Over the past 2–3 years, nearly 50,000 acres of land in Kern County alone have seen wildfires—some of which are still burning here and there, but with the majority contained and plenty of areas untouched this year, new plants and wildlife have begun to flourish in the area. Located on the southern end of Sequoia National Forest, this area is popular for outdoor enthusiasts of all kinds. Thousands of miles of public lands are available for hunters and anglers looking for that perfect spot, starting in Kern and extending north into Sequoia. Here are a few areas that offer great hunting and fishing near—but safely outside—those California fire zones.
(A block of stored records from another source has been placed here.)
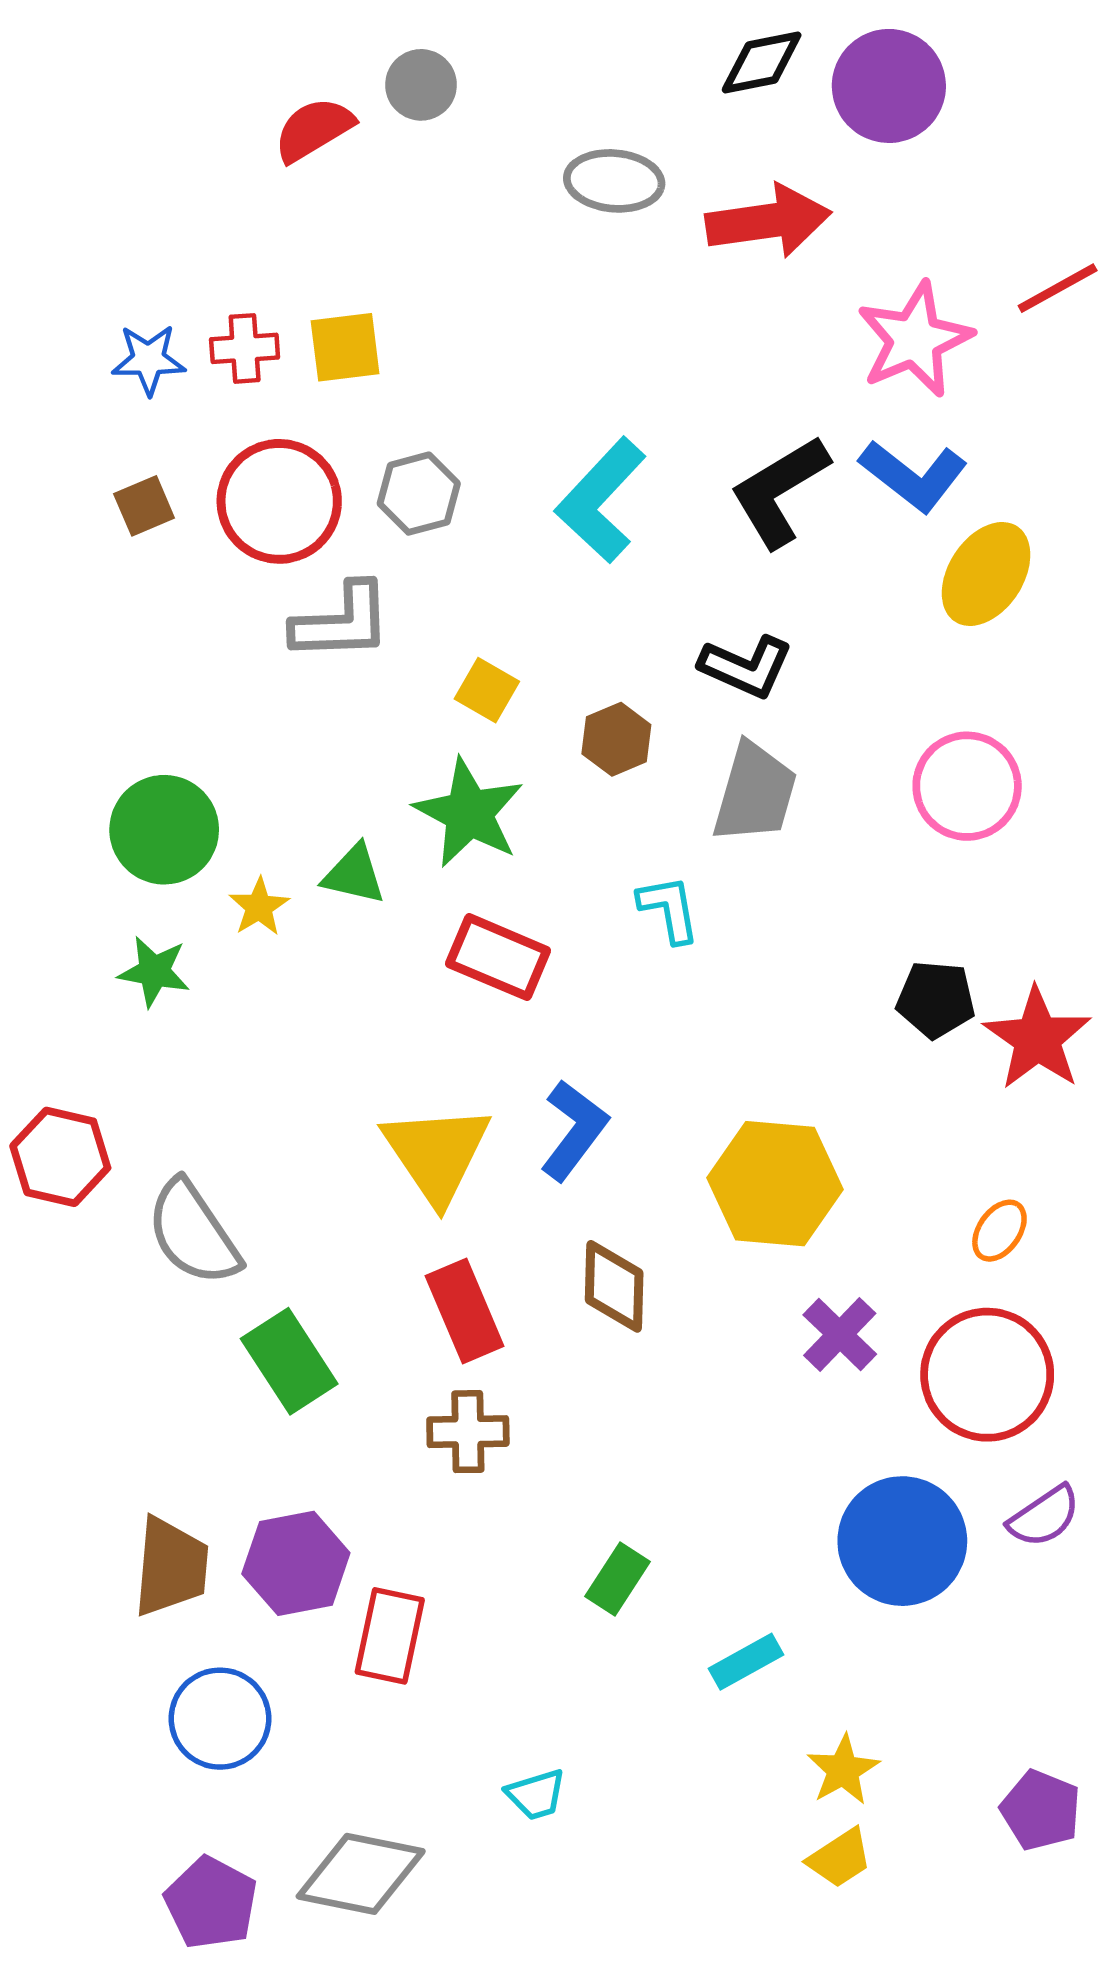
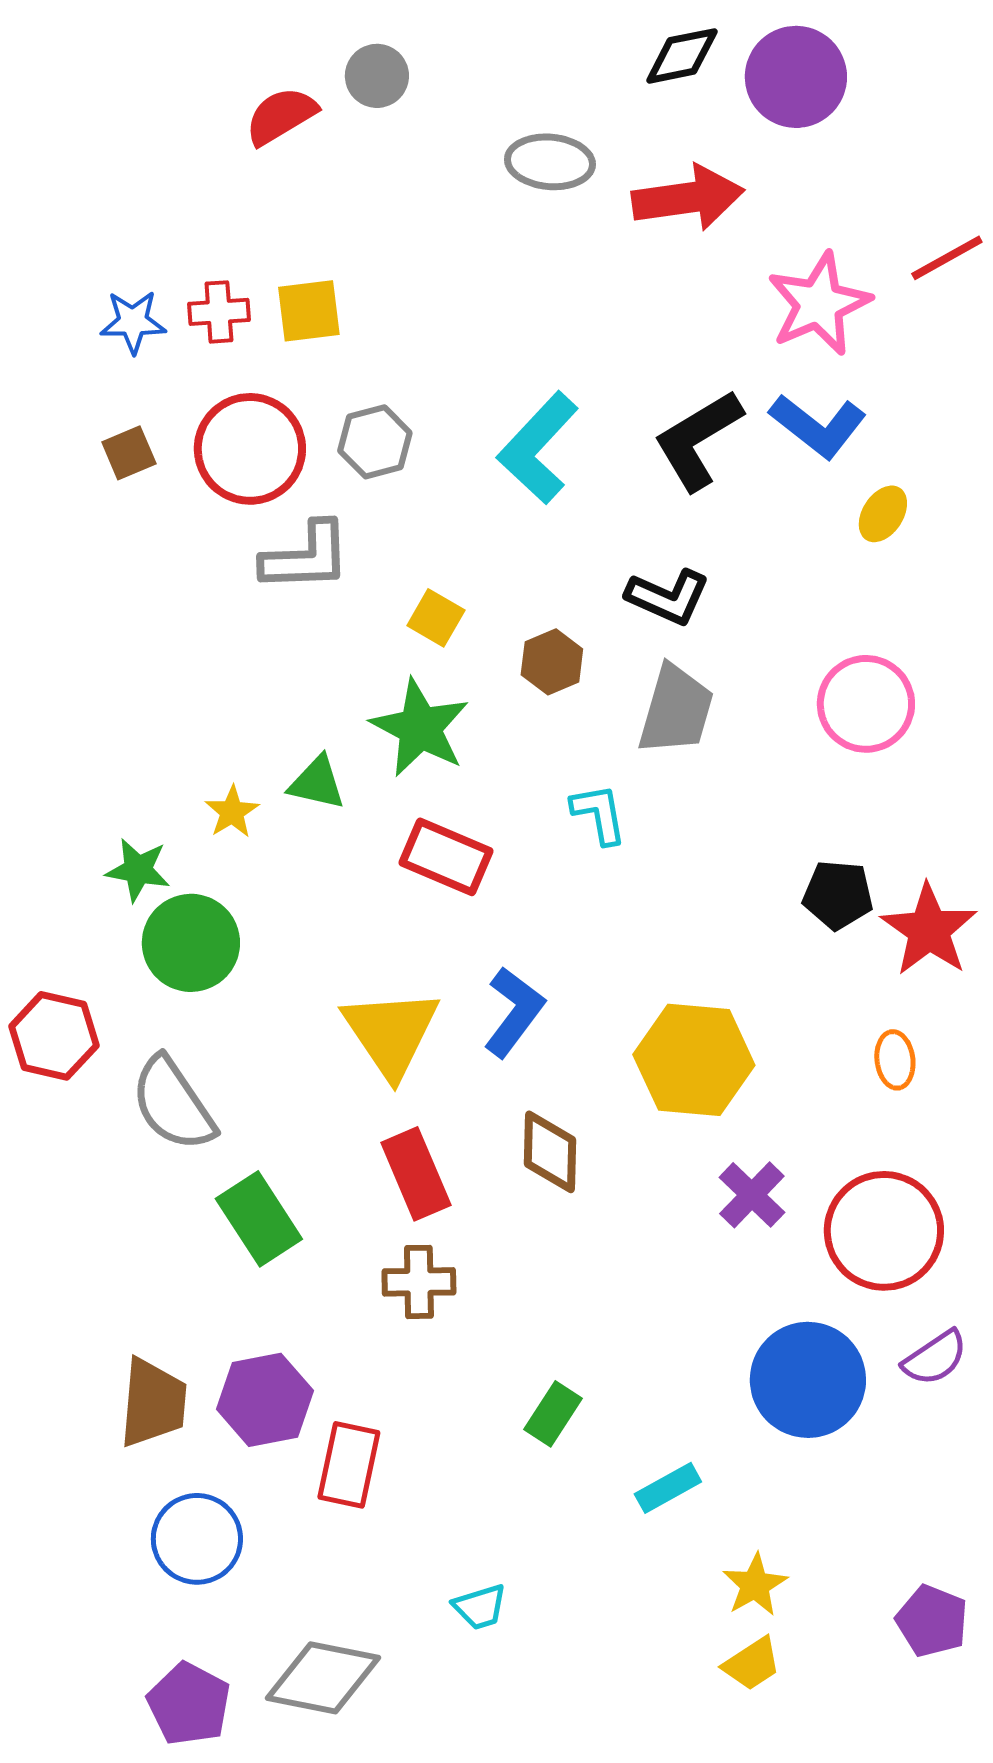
yellow ellipse: (986, 574) -> (883, 514), size x0.6
green circle: (164, 830) -> (191, 943), moved
orange ellipse: (999, 1231) -> (895, 1060), moved, turned -42

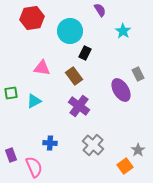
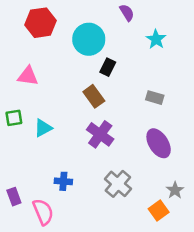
pink triangle: (42, 68) -> (28, 76), moved
gray rectangle: (138, 74) -> (155, 98), moved, turned -48
purple ellipse: (121, 90) -> (159, 143), moved

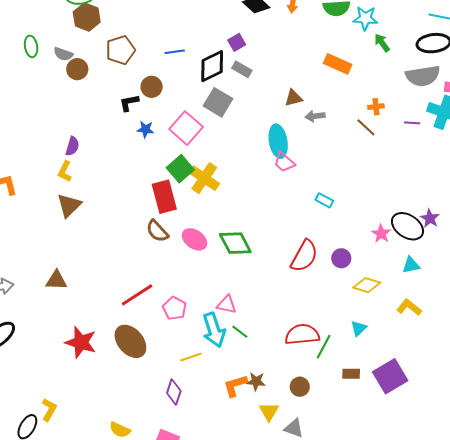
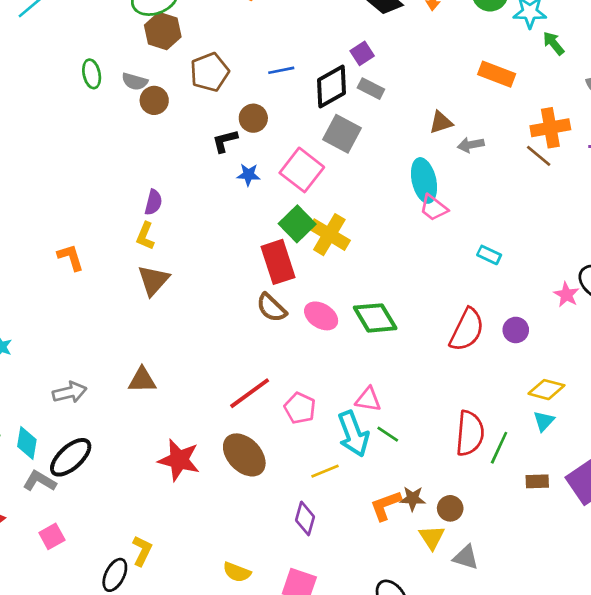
orange cross: (376, 107) -> (550, 128), size x1.8
yellow diamond: (367, 285) -> (546, 390), moved
red semicircle: (302, 335) -> (470, 433), turned 104
brown circle: (300, 387) -> (450, 508), moved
Archers might want to explore deer hunting in Zone D9, which covers nearly 1,500 square miles, about half of which are public lands. Hunters in Bakersfield, Lamont and Arvin are particularly close to prime locations that opened for bowhunting on August 18. As of that date, falconers and archers can bag upland game birds including pheasant, quail, chukar, and some species of dove, grouse and ptarmigan in various areas north of Kern in Tulare and Inyo Counties. Check specific locations and regulations here.
For anglers, right in Kern County the southern Sierra Nevada is Lake Isabella. You’ll want to grab a boating permit before you launch into the lake in pursuit of largemouth and smallmouth bass, rainbow and brown trout, kokanee salmon, bluegill, crappie, and catfish.
Many areas along the Kern River are still untouched by recent fires and offer opportunities to catch golden trout. Golden trout are California natives, but have been transplanted in a few other states. They require high elevation and are considered fairly rare. For more opportunities at California golden trout, check out the Golden Trout Wilderness, which spans Tulare County and Inyo County in the Sierra Nevada northwest of Kern.
In the counties north of Kern County you’ll find even more activities, especially through Sequoia. The Kiavah Wilderness is worth checking out if you’re looking for desert scenery and wildlife. For more lush lands with freshwater hotspots, Shaver Lake in Fresno County is stocked with rainbow trout (including massive trophy-size trout) and kokanee salmon, as well as German brown trout, small mouth bass, bluegill and catfish. Bass Lake is a bit farther north, but worth the trip for trophy-size bass and kokanee, and it’s a popular spot for fishing with downriggers.